Yesterday, I wrote about Bill Keller's column in the New York Times, in which he trolled Lisa Bonchek Adams' choice to blog her life with cancer, getting a bunch of facts wrong and using language LBA finds deeply objectionable in the process.
The Times' public editor, Margaret Sullivan, has now responded to the widespread criticism, under the terrific headline: "Readers Lash Out About Bill Keller's Column on a Woman With Cancer."
I just can't decide what I like most about that headline. Is it (mis)characterizing criticism as "lashing out," or is it naming Bill Keller while failing to name his target, Lisa Bonchek Adams? Let's call it a tie!

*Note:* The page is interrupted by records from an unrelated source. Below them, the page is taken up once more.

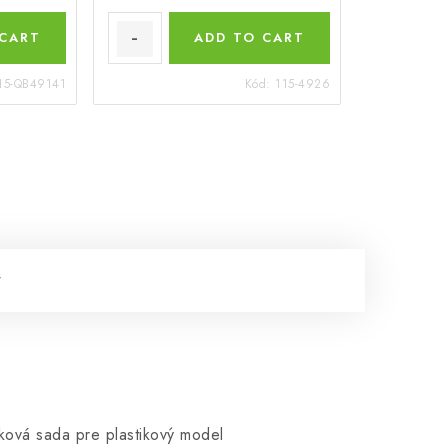
 CART
ADD TO CART
15-QB49141
Kód:
115-4926
ková sada pre plastikový model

Sullivan's response is pretty weak sauce, which is par for the public editor's course, but there are a couple things worth comment in the quotes from Keller she chose to share:
Some of the reaction (especially on Twitter, which as a medium encourages reflexes rather than reflection) has been raw, and some (especially in comments posted to the article online, where there is space for nuance) has been thoughtful and valuable.It used to be that bloggers got all the guff from public commentators who didn't like criticism. And bloggers still get a lot, though it's increasingly more difficult to universally malign bloggers when so many Important People get paid to write blogs now. But Twitter has replaced "blogs" as THE WORST EVER.
It's funny, isn't it, that the most visible medium that costs exactly nothing to use and maintain, provided one has at minimum a phone with a data plan, is terrible. Reactionary. Reflexive. Coarse. Leave it Keller and his cohorts to be dismissive of and hostile toward a medium that is not only an equalizer in many ways (though privilege plays out on Twitter, too), but also values many voices without fancy credentials and mainstream media access above the likes of Bill Keller.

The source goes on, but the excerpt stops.